About 0.73 Ga, Earth underwent severe glaciations that eliminated much of life. The Cryogenian (Greek; ice + birth) period was initiated by several conditions. [1] The breakup of the supercontinent Rodinia exposed organic matter to anaerobic respiration, creating an atmosphere in which the major greenhouse gas was methane (CH₄). Atmospheric CH₄, in contrast with CO₂, reacts with O₂ and is not buffered by a massive ocean reservoir; therefore, atmospheric CH₄ levels decreased rapidly once continental movements diminished and less organic matter was exposed. As CH₄ declined, Earth cooled. Cooler temperatures inhibited biological production of CH₄, accelerating the cooling. Ice appeared on the land masses near the equator, increasing the reflectance of solar energy (a phenomenon called albedo) and decreasing the solar energy retained at Earth’s surface. Temperatures sank until even some equatorial oceans were covered with ice. [2]

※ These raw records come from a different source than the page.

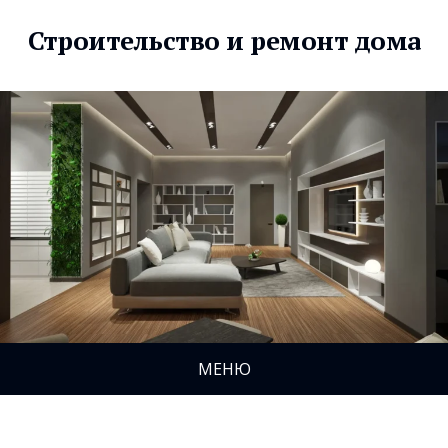
Строительство и ремонт дома
МЕНЮ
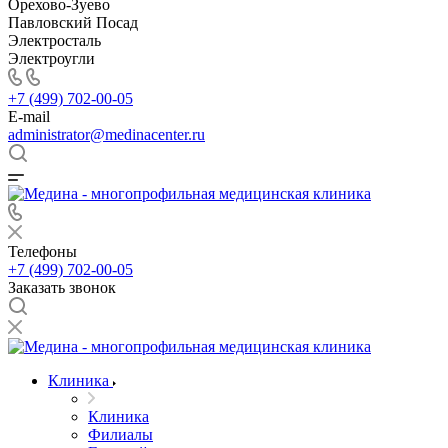
Орехово-Зуево
Павловский Посад
Электросталь
Электроугли
+7 (499) 702-00-05
E-mail
administrator@medinacenter.ru
Телефоны
+7 (499) 702-00-05
Заказать звонок
Клиника
Клиника
Филиалы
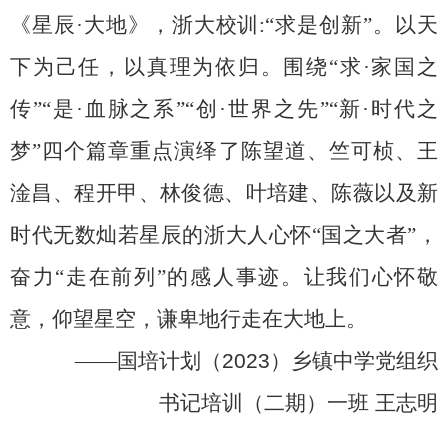
《星辰
·
大地》，浙大校训
:“
求是创新”。以天
下为己任，以真理为依归。围绕“求
·
家国之
传”“是
·
血脉之系”“创
·
世界之先”“新
·
时代之
梦”四个篇章重点演绎了陈望道、竺可桢、王
淦昌、程开甲、林俊德、叶培建、陈薇以及新
时代无数灿若星辰的浙大人心怀“国之大者”，
奋力“走在前列”的感人事迹。让我们心怀敬
意，仰望星空，谦卑地行走在大地上。
——
国培计划（
2023
）乡镇中学党组织
书记培训（二期）一班
王志明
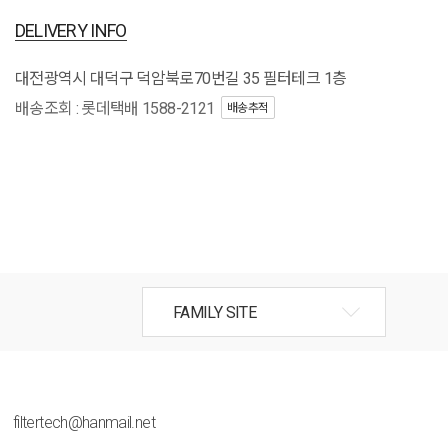
DELIVERY INFO
대전광역시 대덕구 덕암북로70번길 35 필터테크 1층
배송조회 : 롯데택배 1588-2121
배송추적
filtertech@hanmail.net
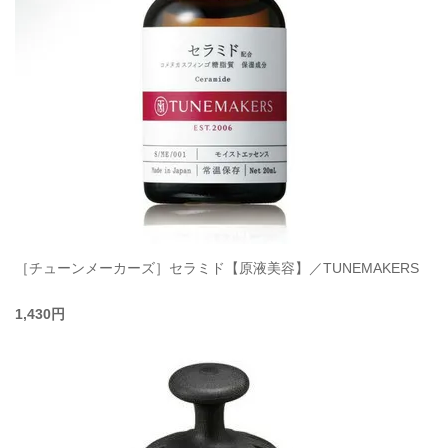
［チューンメーカーズ］セラミド【原液美容】／TUNEMAKERS
1,430円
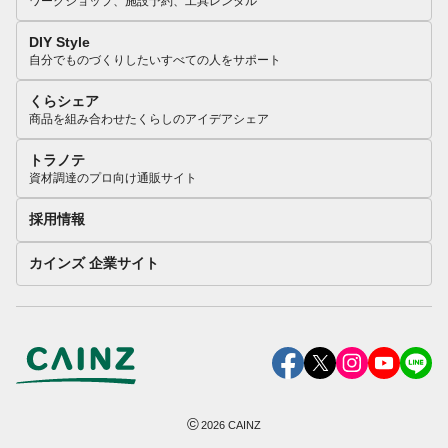
ワークショップ、施設予約、工具レンタル
DIY Style
自分でものづくりしたいすべての人をサポート
くらシェア
商品を組み合わせたくらしのアイデアシェア
トラノテ
資材調達のプロ向け通販サイト
採用情報
カインズ 企業サイト
©
2026
CAINZ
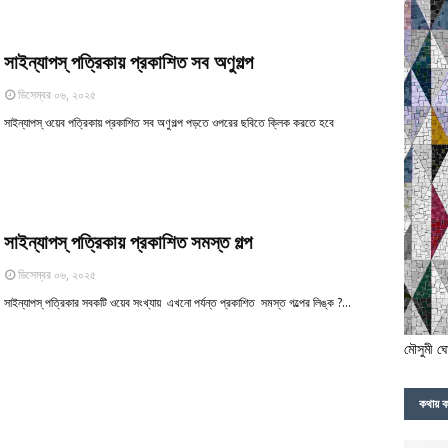
সাইন্যাপস্‌ পত্রিকায় প্রকাশিত সব অণুগল্প
ডিসেম্বর ০৬, ২০২৫
সাইন্যাপস্‌ ওয়েব পত্রিকায় প্রকাশিত সব অণুগল্প পড়তে ওপরের ছবিতে ক্লিক করতে হবে
সাইন্যাপস্‌ পত্রিকায় প্রকাশিত সমস্ত গল্প
ডিসেম্বর ০৬, ২০২৫
সাইন্যাপস্‌ পত্রিকার সবকটি ওয়েব সংখ্যায় এখনো পর্যন্ত প্রকাশিত সমস্ত গল্পের লিঙ্ক ?…
মৌসুমী ঘ
কথায় ক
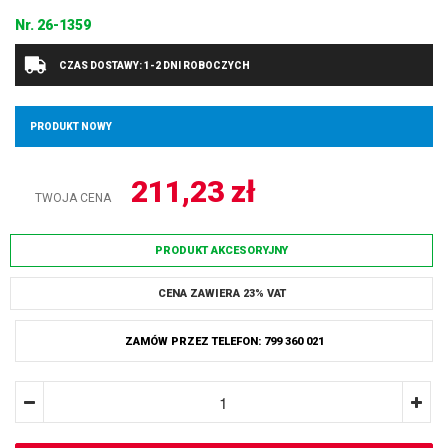
Nr.
26-1359
CZAS DOSTAWY: 1-2 DNI ROBOCZYCH
PRODUKT NOWY
211,23
zł
TWOJA CENA
PRODUKT AKCESORYJNY
CENA ZAWIERA 23% VAT
ZAMÓW PRZEZ TELEFON: 799 360 021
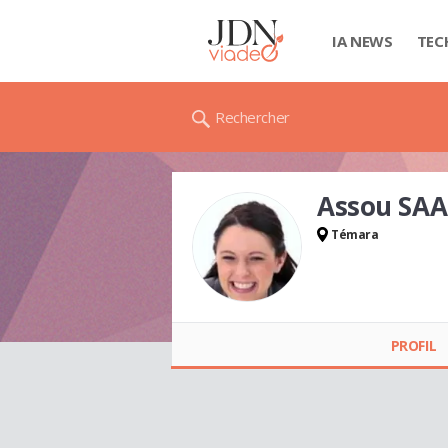
IA NEWS
TEC
Rechercher
Assou SAA
Témara
Assou SAADIA
PROFIL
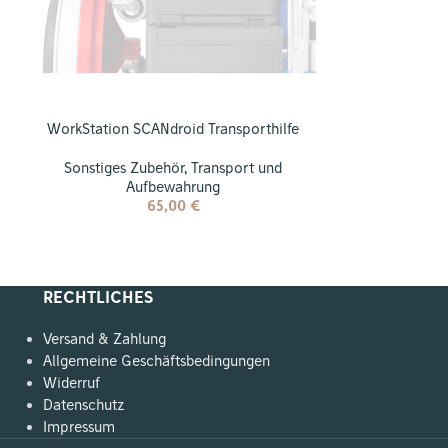
WorkStation SCANdroid Transporthilfe
WorkStation te
Sonstiges Zubehör
,
Transport und
Sonstiges Z
Aufbewahrung
Au
65,00
€
RECHTLICHES
Versand & Zahlung
Allgemeine Geschäftsbedingungen
Widerruf
Datenschutz
Impressum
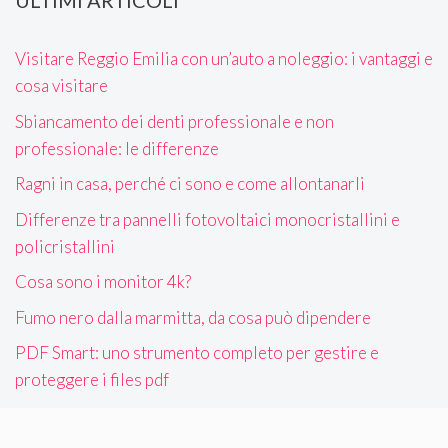
ULTIMI ARTICOLI
Visitare Reggio Emilia con un’auto a noleggio: i vantaggi e
cosa visitare
Sbiancamento dei denti professionale e non
professionale: le differenze
Ragni in casa, perché ci sono e come allontanarli
Differenze tra pannelli fotovoltaici monocristallini e
policristallini
Cosa sono i monitor 4k?
Fumo nero dalla marmitta, da cosa può dipendere
PDF Smart: uno strumento completo per gestire e
proteggere i files pdf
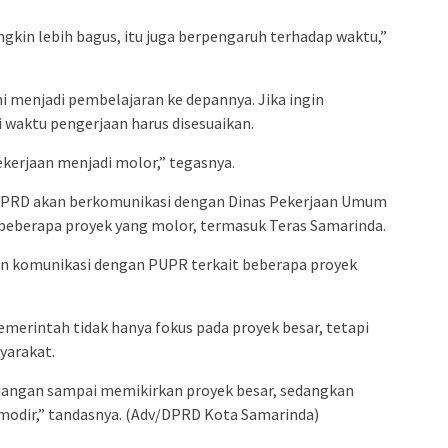
gkin lebih bagus, itu juga berpengaruh terhadap waktu,”
i menjadi pembelajaran ke depannya. Jika ingin
waktu pengerjaan harus disesuaikan.
ekerjaan menjadi molor,” tegasnya.
PRD akan berkomunikasi dengan Dinas Pekerjaan Umum
beberapa proyek yang molor, termasuk Teras Samarinda.
an komunikasi dengan PUPR terkait beberapa proyek
emerintah tidak hanya fokus pada proyek besar, tetapi
yarakat.
 jangan sampai memikirkan proyek besar, sedangkan
odir,” tandasnya. (Adv/DPRD Kota Samarinda)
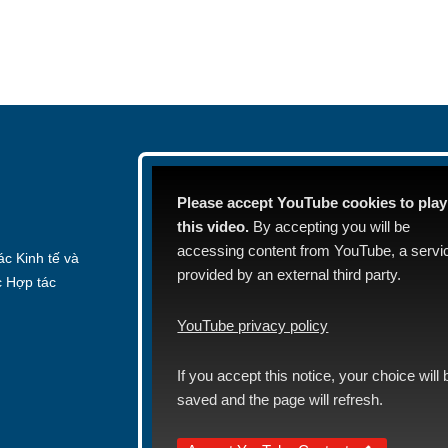
Please accept YouTube cookies to play
this video.
By accepting you will be
accessing content from YouTube, a servi
c Kinh tế và
provided by an external third party.
c Hợp tác
YouTube privacy policy
If you accept this notice, your choice will 
saved and the page will refresh.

Recovery from these cold conditions depended on the buildup of atmospheric CO₂ levels through volcanic emissions of CO₂ and low-temperature inhibition of processes that deplete atmospheric CO₂, namely, silicate rock weathering and photosynthesis. Atmospheric CO₂ concentrations reached as high as 1.2% before the ice began to crack, exposing bare ground and open water, decreasing albedo, and creating a cascade of events that warmed the planet. [3]

This is an excerpt from the book Global Climate Change: Convergence of Disciplines by Dr. Arnold J. Bloom and taken from UCVerse of the University of California.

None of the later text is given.